七、资源调度schedule

schedule,作用是:在Application中间调度当前可用的资源。每当新的Application加入或可用的资源改变时,调度方法就会被调用。为什么资源改变时要调度?因为之前可能某些Application由于缺乏资源处于waitting状态,当资源改变时,就可以重新尝试调用这些Application。

调度前,会打乱Worker(状态为Alive)的顺序,然后用轮询的方式依次在满足条件的worker上调度driver。

  /**
   * Schedule the currently available resources among waiting apps. This method will be called
   * every time a new app joins or resource availability changes.
   */
  private def schedule(): Unit = {
    // 非alive节点直接返回
    if (state != RecoveryState.ALIVE) {
      return
    }
    // Drivers take strict precedence over executors
    val shuffledAliveWorkers = Random.shuffle(workers.toSeq.filter(_.state == WorkerState.ALIVE)) // 打乱顺序
    val numWorkersAlive = shuffledAliveWorkers.size
    var curPos = 0
/***************************调度driver开始**************************************/
    for (driver <- waitingDrivers.toList) { // iterate over a copy of waitingDrivers
      // We assign workers to each waiting driver in a round-robin fashion. For each driver, we
      // start from the last worker that was assigned a driver, and continue onwards until we have
      // explored all alive workers.
      var launched = false
      var numWorkersVisited = 0
      while (numWorkersVisited < numWorkersAlive && !launched) {
        val worker = shuffledAliveWorkers(curPos)
        numWorkersVisited += 1
        if (worker.memoryFree >= driver.desc.mem && worker.coresFree >= driver.desc.cores) {
          launchDriver(worker, driver) // 为Driver指定Worker,并在worker上启动driver
          waitingDrivers -= driver
          launched = true
        }
        curPos = (curPos + 1) % numWorkersAlive
      }
    }
/***************************调度driver结束**************************************/
    startExecutorsOnWorkers() // 创建executors
  }

为Driver指定Worker,并在worker上启动driver,并设置Driver的状态为RUNNING

  private def launchDriver(worker: WorkerInfo, driver: DriverInfo) {
    logInfo("Launching driver " + driver.id + " on worker " + worker.id)
    worker.addDriver(driver)
    driver.worker = Some(worker)
    worker.endpoint.send(LaunchDriver(driver.id, driver.desc))
    driver.state = DriverState.RUNNING
  }

为等待调度的Application在Worker上调度executors,需要满足如下条件:

  • app剩余需要的cores >= 每个executor应分配的cores(为什么?还需要的cores已经不足以启动一个新的executor,所以不再创建)
  • 选出可用的worker:状态为alive;可用内存不少于app需要的内存;可用的cores不少于每个execuror应分配的cores。
  /**
   * Schedule and launch executors on workers
   */
  private def startExecutorsOnWorkers(): Unit = {
    // Right now this is a very simple FIFO scheduler. We keep trying to fit in the first app
    // in the queue, then the second app, etc.
    for (app <- waitingApps) {
      val coresPerExecutor = app.desc.coresPerExecutor.getOrElse(1)
      // If the cores left is less than the coresPerExecutor,the cores left will not be allocated
      // app.coresLeft还需要的cores,coresPerExecutor每个excutor上应分配的cores
      if (app.coresLeft >= coresPerExecutor) { // 不会再去调度新的executors
        // Filter out workers that don't have enough resources to launch an executor
        val usableWorkers = workers.toArray.filter(_.state == WorkerState.ALIVE)
          .filter(worker => worker.memoryFree >= app.desc.memoryPerExecutorMB &&
            worker.coresFree >= coresPerExecutor)
          .sortBy(_.coresFree).reverse
        // 在workers上调度executors
        val assignedCores = scheduleExecutorsOnWorkers(app, usableWorkers, spreadOutApps)

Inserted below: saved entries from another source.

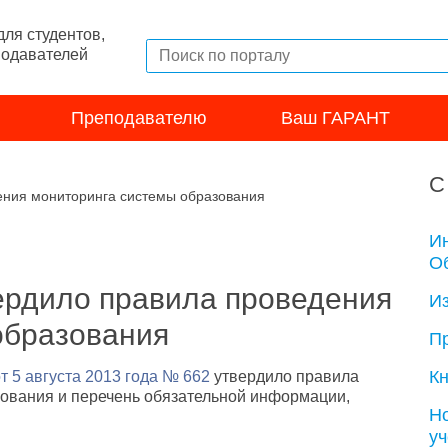
ля студентов,
подавателей
Преподавателю
Ваш ГАРАНТ
С
ения мониторинга системы образования
И
Об
ердило правила проведения
И
образования
П
Кн
т 5 августа 2013 года № 662
утвердило правила
ования и перечень обязательной информации,
Н
у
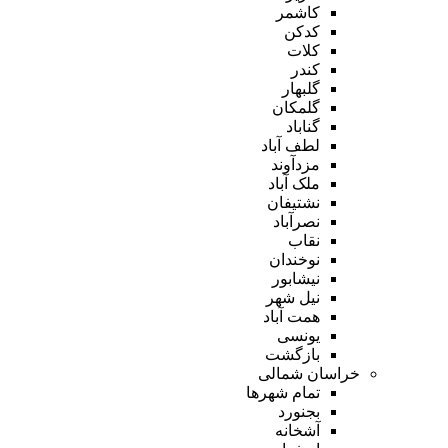
کاشمر
کدکن
کلات
کندر
گلبهار
گلمکان
گناباد
لطف آباد
مزدآوند
ملک آباد
نشتیفان
نصرآباد
نقاب
نوخندان
نیشابور
نیل شهر
همت آباد
یونسی
بازگشت
خراسان شمالی
تمام شهر‌ها
بجنورد
آشخانه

        // Now that we've decided how many cores to allocate on each worker, let's allocate them
        // 根据分配的execurots数量来启动executor
        for (pos <- 0 until usableWorkers.length if assignedCores(pos) > 0) {
          allocateWorkerResourceToExecutors(
            app, assignedCores(pos), app.desc.coresPerExecutor, usableWorkers(pos))
        }
      }
    }
  }

(1) 有两种启动executors的模式,第一种是 在尽可能多的worker上去启动一个application的executors;第二种则相反,在尽可能少的worker上去启动一个application的executors。第一种是默认方案,因为第一种模式有利于数据本地化。

(2) 每一个executor的core的数量是可以配置的。如果这个被精确配置了,那么同一个application的多个executors将可能在同一个work上来启动,只要这个worker有足够的cores和内存。另外,如果在一个单独的调度中期中,每个worker上只为一个application启动一个executor,那么,每一个executor默认获取worker上所有可用的cores。

(3) 注意,当`spark.executor.cores`没有设置时,我们仍然可能会为同一个worker上的同一个application启动多个executors。例如,appA和appB在worker1上都有一个executor,并且appA.coresleft > 0,然后appB执行完毕并释放了它在worker1上的所有cores,那么在下个调度周期时,appA就启动一个新的executor然后占有worker1上的所有空闲cores,因此,appA就在worker1上有多个executors在运行了。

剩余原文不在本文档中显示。